El viejo se levanta para alejarse del viejo bar. Se había dado cuenta de que el punto de la vida no estaba en ser útil, en servir para algo sino en servir a alguien. Útil es algo que se puede usar y cumple una función, pero el ser humano no está para ser usado. Ahí estaba el secreto. Entendía que los seres humanos nos somos máquinas de producción, de consumo o de manipulación. Entendía que el hombre se hacía esclavo cuando servía para o a algo. Entendía que la satisfacción está en servir a las personas, sobre todo si se las ama de verdad. Así como el sentido del florero está en algo que no es él, así el sentido del hombre estaba en las personas que le rodeaban. Así como el florero está para conservar vivas las flores, así el ser humano está para conservar y mejorar las vidas de los que le rodean.
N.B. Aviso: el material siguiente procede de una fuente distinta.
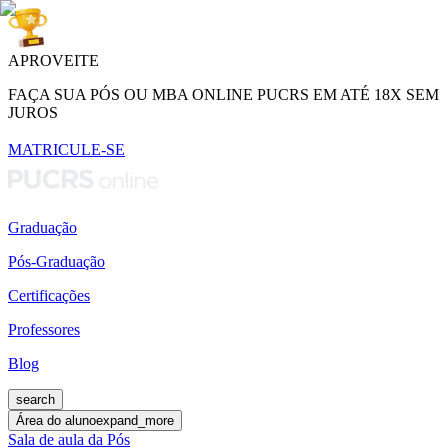
APROVEITE
FAÇA SUA PÓS OU MBA ONLINE PUCRS EM ATÉ 18X SEM
JUROS
MATRICULE-SE
Graduação
Pós-Graduação
Certificações
Professores
Blog
search
Área do aluno
expand_more
Sala de aula da Pós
El viejo atraviesa la vieja plaza y entra en un viejo edificio. Al entrar en una sala de la parte superior ve el florero que está en el centro de la mesa alargada. Sonríe complacido. Se trata de un viejo florero, pero de su interior emerge un ramo de delicadas flores. No importa mucho cómo sea el florero si tiene flores bellas. Al final, las apariencias dan igual si se ha regalado al mundo un ramo que lo haya hecho un poco mejor. El viejo se sienta. Lo rodean numerosos personajes respetables y todos estallan en jubilosos aplausos cuando firma el documento que estaba sobre la mesa.

El viejo vuelve a las calles del viejo pueblo lleno de satisfacción. A lo largo de su vida, por encima de todo, procuró servir a su familia, a su mujer y a sus hijos. Ahora, tenía que compartir su dicha con todos. Su última voluntad era que en el nuevo hospital que se iba a construir hubiera en cada habitación un florero con flores frescas, para recordar a todas aquellas personas de aquel viejo pueblo, que estamos llamados a ser floreros. Viejos o nuevos, pero al fin y al cabo floreros.